*** Block opens ***

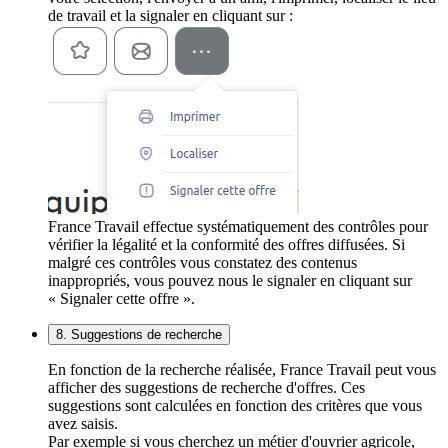
de travail et la signaler en cliquant sur :
France Travail effectue systématiquement des contrôles pour
vérifier la légalité et la conformité des offres diffusées. Si
malgré ces contrôles vous constatez des contenus
inappropriés, vous pouvez nous le signaler en cliquant sur
« Signaler cette offre ».
8. Suggestions de recherche
En fonction de la recherche réalisée, France Travail peut vous
afficher des suggestions de recherche d'offres. Ces
suggestions sont calculées en fonction des critères que vous
avez saisis.
Par exemple si vous cherchez un métier d'ouvrier agricole,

*** Block closes ***

**INSTRUCTIONS TO FOLLOW:**
Give the number of lines in the listing that hold the string "fonction". Add nothing else.

**SOLUTION:**
2